_Action item:_
Could you transcribe exactly the lines from the one containing "Mask anything matching" through the last line of the records below, leaving out the pictures?

_Dataset excerpts:_
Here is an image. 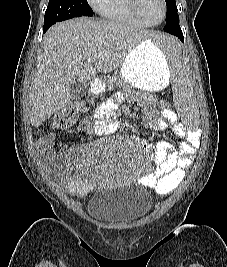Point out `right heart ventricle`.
<instances>
[{"label":"right heart ventricle","instance_id":"1","mask_svg":"<svg viewBox=\"0 0 227 267\" xmlns=\"http://www.w3.org/2000/svg\"><path fill=\"white\" fill-rule=\"evenodd\" d=\"M96 10L102 17L113 22L145 25L133 14L129 0H103Z\"/></svg>","mask_w":227,"mask_h":267}]
</instances>
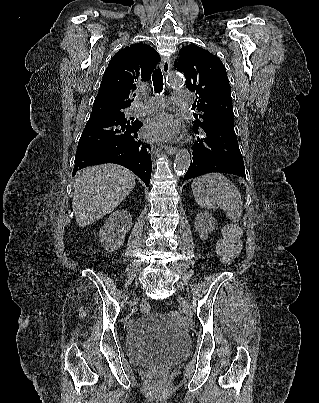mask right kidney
<instances>
[{
  "label": "right kidney",
  "instance_id": "1",
  "mask_svg": "<svg viewBox=\"0 0 319 403\" xmlns=\"http://www.w3.org/2000/svg\"><path fill=\"white\" fill-rule=\"evenodd\" d=\"M132 226V217L126 210L113 212L100 229V243L107 252L119 249L125 240V234Z\"/></svg>",
  "mask_w": 319,
  "mask_h": 403
}]
</instances>
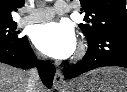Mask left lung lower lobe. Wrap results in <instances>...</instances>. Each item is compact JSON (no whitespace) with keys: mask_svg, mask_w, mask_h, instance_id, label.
<instances>
[{"mask_svg":"<svg viewBox=\"0 0 127 92\" xmlns=\"http://www.w3.org/2000/svg\"><path fill=\"white\" fill-rule=\"evenodd\" d=\"M103 66L127 68V32L103 31L88 41L87 53L75 65L64 69L66 79Z\"/></svg>","mask_w":127,"mask_h":92,"instance_id":"left-lung-lower-lobe-1","label":"left lung lower lobe"}]
</instances>
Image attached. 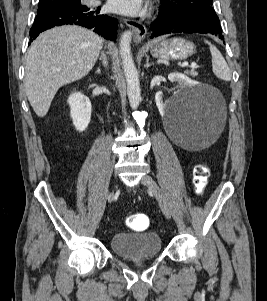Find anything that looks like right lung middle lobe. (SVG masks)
Wrapping results in <instances>:
<instances>
[{
	"mask_svg": "<svg viewBox=\"0 0 267 301\" xmlns=\"http://www.w3.org/2000/svg\"><path fill=\"white\" fill-rule=\"evenodd\" d=\"M81 0H40L37 14L61 8L66 5L80 4Z\"/></svg>",
	"mask_w": 267,
	"mask_h": 301,
	"instance_id": "obj_1",
	"label": "right lung middle lobe"
}]
</instances>
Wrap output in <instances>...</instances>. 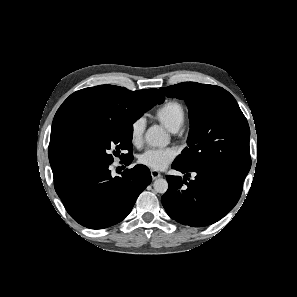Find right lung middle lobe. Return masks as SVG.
<instances>
[{
    "instance_id": "1",
    "label": "right lung middle lobe",
    "mask_w": 297,
    "mask_h": 297,
    "mask_svg": "<svg viewBox=\"0 0 297 297\" xmlns=\"http://www.w3.org/2000/svg\"><path fill=\"white\" fill-rule=\"evenodd\" d=\"M159 100L143 96L135 101L133 114L129 118L116 120H99L76 127L68 136L65 144V154L70 167L74 170L111 164L113 154L120 150L129 151L123 157L132 155V124Z\"/></svg>"
}]
</instances>
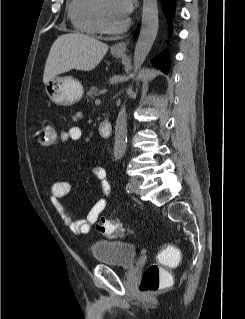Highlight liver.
Returning a JSON list of instances; mask_svg holds the SVG:
<instances>
[{
	"mask_svg": "<svg viewBox=\"0 0 245 319\" xmlns=\"http://www.w3.org/2000/svg\"><path fill=\"white\" fill-rule=\"evenodd\" d=\"M108 45L81 33L60 35L53 43L46 60L43 82L72 69L91 71L103 59Z\"/></svg>",
	"mask_w": 245,
	"mask_h": 319,
	"instance_id": "obj_1",
	"label": "liver"
}]
</instances>
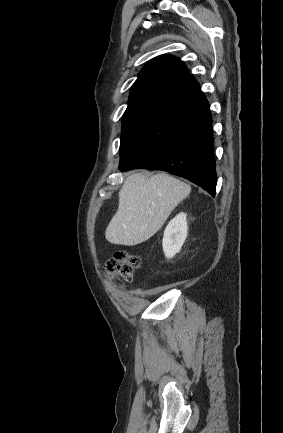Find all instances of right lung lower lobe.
<instances>
[{
	"instance_id": "1",
	"label": "right lung lower lobe",
	"mask_w": 283,
	"mask_h": 433,
	"mask_svg": "<svg viewBox=\"0 0 283 433\" xmlns=\"http://www.w3.org/2000/svg\"><path fill=\"white\" fill-rule=\"evenodd\" d=\"M212 117L201 92L151 120L120 154L119 169L162 170L216 191Z\"/></svg>"
}]
</instances>
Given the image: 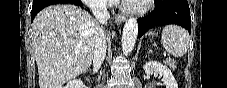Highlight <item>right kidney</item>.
<instances>
[{
	"label": "right kidney",
	"instance_id": "right-kidney-1",
	"mask_svg": "<svg viewBox=\"0 0 227 88\" xmlns=\"http://www.w3.org/2000/svg\"><path fill=\"white\" fill-rule=\"evenodd\" d=\"M83 87L84 86L81 79H74L69 81L63 88H83Z\"/></svg>",
	"mask_w": 227,
	"mask_h": 88
}]
</instances>
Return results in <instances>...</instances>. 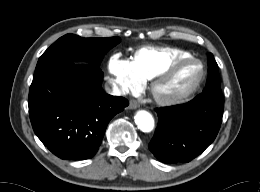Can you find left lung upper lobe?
<instances>
[{
  "label": "left lung upper lobe",
  "instance_id": "1",
  "mask_svg": "<svg viewBox=\"0 0 260 192\" xmlns=\"http://www.w3.org/2000/svg\"><path fill=\"white\" fill-rule=\"evenodd\" d=\"M208 65H209L208 78H207L206 87L203 90V92H208V91L221 92L218 66L211 53L209 54L208 57Z\"/></svg>",
  "mask_w": 260,
  "mask_h": 192
}]
</instances>
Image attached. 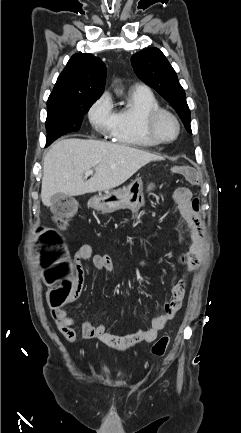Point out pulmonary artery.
<instances>
[{"label":"pulmonary artery","mask_w":241,"mask_h":433,"mask_svg":"<svg viewBox=\"0 0 241 433\" xmlns=\"http://www.w3.org/2000/svg\"><path fill=\"white\" fill-rule=\"evenodd\" d=\"M133 88L135 89H148L147 85L141 82H137L134 84Z\"/></svg>","instance_id":"obj_1"}]
</instances>
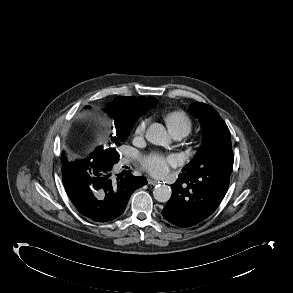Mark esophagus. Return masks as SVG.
Instances as JSON below:
<instances>
[{
  "label": "esophagus",
  "mask_w": 293,
  "mask_h": 293,
  "mask_svg": "<svg viewBox=\"0 0 293 293\" xmlns=\"http://www.w3.org/2000/svg\"><path fill=\"white\" fill-rule=\"evenodd\" d=\"M159 183H161V182L158 181V180H155V179H152V178H148V184H149V185L156 186V185H158Z\"/></svg>",
  "instance_id": "1"
}]
</instances>
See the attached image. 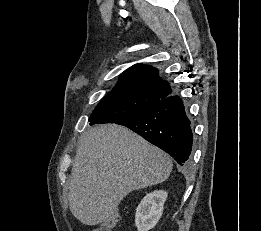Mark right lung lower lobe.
<instances>
[{
    "mask_svg": "<svg viewBox=\"0 0 261 231\" xmlns=\"http://www.w3.org/2000/svg\"><path fill=\"white\" fill-rule=\"evenodd\" d=\"M170 154L180 165L190 161L193 133L182 99L168 96L146 110L116 122Z\"/></svg>",
    "mask_w": 261,
    "mask_h": 231,
    "instance_id": "right-lung-lower-lobe-1",
    "label": "right lung lower lobe"
}]
</instances>
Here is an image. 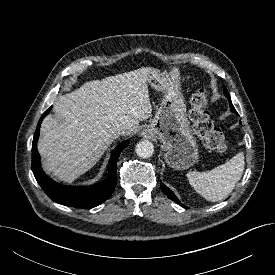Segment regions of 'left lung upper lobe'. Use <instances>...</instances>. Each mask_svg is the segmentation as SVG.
<instances>
[{
    "instance_id": "5c2ea615",
    "label": "left lung upper lobe",
    "mask_w": 275,
    "mask_h": 275,
    "mask_svg": "<svg viewBox=\"0 0 275 275\" xmlns=\"http://www.w3.org/2000/svg\"><path fill=\"white\" fill-rule=\"evenodd\" d=\"M224 94H225V95L228 94V91H227L226 87H224Z\"/></svg>"
}]
</instances>
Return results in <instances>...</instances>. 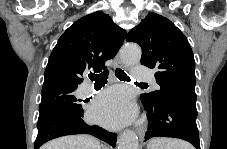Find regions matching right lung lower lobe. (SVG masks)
<instances>
[{"label": "right lung lower lobe", "instance_id": "right-lung-lower-lobe-1", "mask_svg": "<svg viewBox=\"0 0 227 149\" xmlns=\"http://www.w3.org/2000/svg\"><path fill=\"white\" fill-rule=\"evenodd\" d=\"M82 117L83 111H62L40 119L37 123L38 135L35 140V149L51 139L73 134H90L112 147L116 146L117 134L108 132L99 126L87 125Z\"/></svg>", "mask_w": 227, "mask_h": 149}]
</instances>
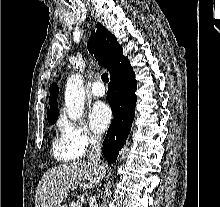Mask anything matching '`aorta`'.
Segmentation results:
<instances>
[{"mask_svg":"<svg viewBox=\"0 0 220 207\" xmlns=\"http://www.w3.org/2000/svg\"><path fill=\"white\" fill-rule=\"evenodd\" d=\"M85 90L84 80L80 74L72 75L66 83L65 109L71 120L80 118L84 112Z\"/></svg>","mask_w":220,"mask_h":207,"instance_id":"aorta-1","label":"aorta"}]
</instances>
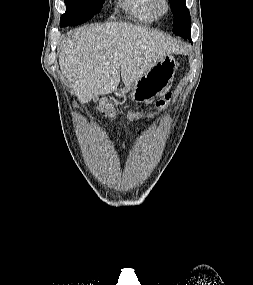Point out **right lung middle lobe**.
Returning a JSON list of instances; mask_svg holds the SVG:
<instances>
[{
  "instance_id": "1",
  "label": "right lung middle lobe",
  "mask_w": 253,
  "mask_h": 285,
  "mask_svg": "<svg viewBox=\"0 0 253 285\" xmlns=\"http://www.w3.org/2000/svg\"><path fill=\"white\" fill-rule=\"evenodd\" d=\"M67 10L61 16L60 26L84 23L98 13L105 0H64Z\"/></svg>"
}]
</instances>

_Output for this task:_
Mask anything matching '`aorta`'.
Segmentation results:
<instances>
[{"mask_svg":"<svg viewBox=\"0 0 220 207\" xmlns=\"http://www.w3.org/2000/svg\"><path fill=\"white\" fill-rule=\"evenodd\" d=\"M85 90L84 80L80 74L72 75L66 83L65 109L71 120L80 118L84 112Z\"/></svg>","mask_w":220,"mask_h":207,"instance_id":"aorta-1","label":"aorta"}]
</instances>
Point out **right lung middle lobe**.
Returning a JSON list of instances; mask_svg holds the SVG:
<instances>
[{
  "instance_id": "1",
  "label": "right lung middle lobe",
  "mask_w": 253,
  "mask_h": 285,
  "mask_svg": "<svg viewBox=\"0 0 253 285\" xmlns=\"http://www.w3.org/2000/svg\"><path fill=\"white\" fill-rule=\"evenodd\" d=\"M67 10L61 16L60 26L84 23L98 13L105 0H64Z\"/></svg>"
}]
</instances>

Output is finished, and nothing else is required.